■ Task item
Below are the records; locate each line with the word "Mount" and copy it.

■ Record excerpts
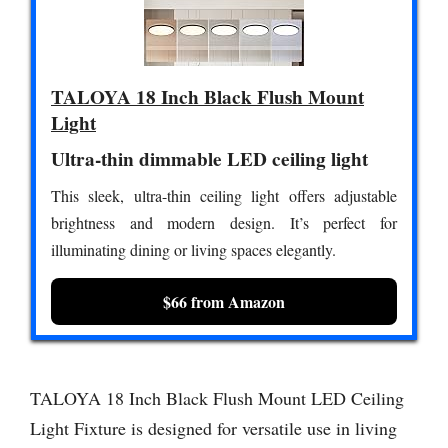
TALOYA 18 Inch Black Flush Mount
Light
Ultra-thin dimmable LED ceiling light
This sleek, ultra-thin ceiling light offers adjustable
brightness and modern design. It’s perfect for
illuminating dining or living spaces elegantly.
$66 from Amazon
TALOYA 18 Inch Black Flush Mount LED Ceiling
Light Fixture is designed for versatile use in living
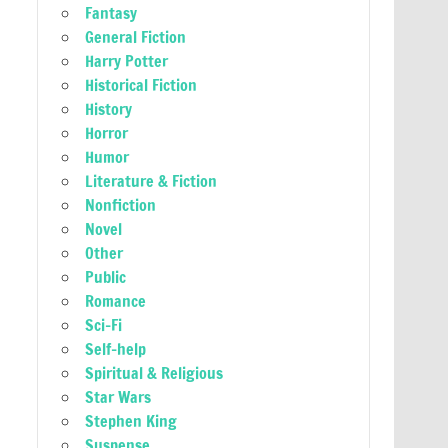
Fantasy
General Fiction
Harry Potter
Historical Fiction
History
Horror
Humor
Literature & Fiction
Nonfiction
Novel
Other
Public
Romance
Sci-Fi
Self-help
Spiritual & Religious
Star Wars
Stephen King
Suspense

■ Task result
TALOYA 18 Inch Black Flush Mount
TALOYA 18 Inch Black Flush Mount LED Ceiling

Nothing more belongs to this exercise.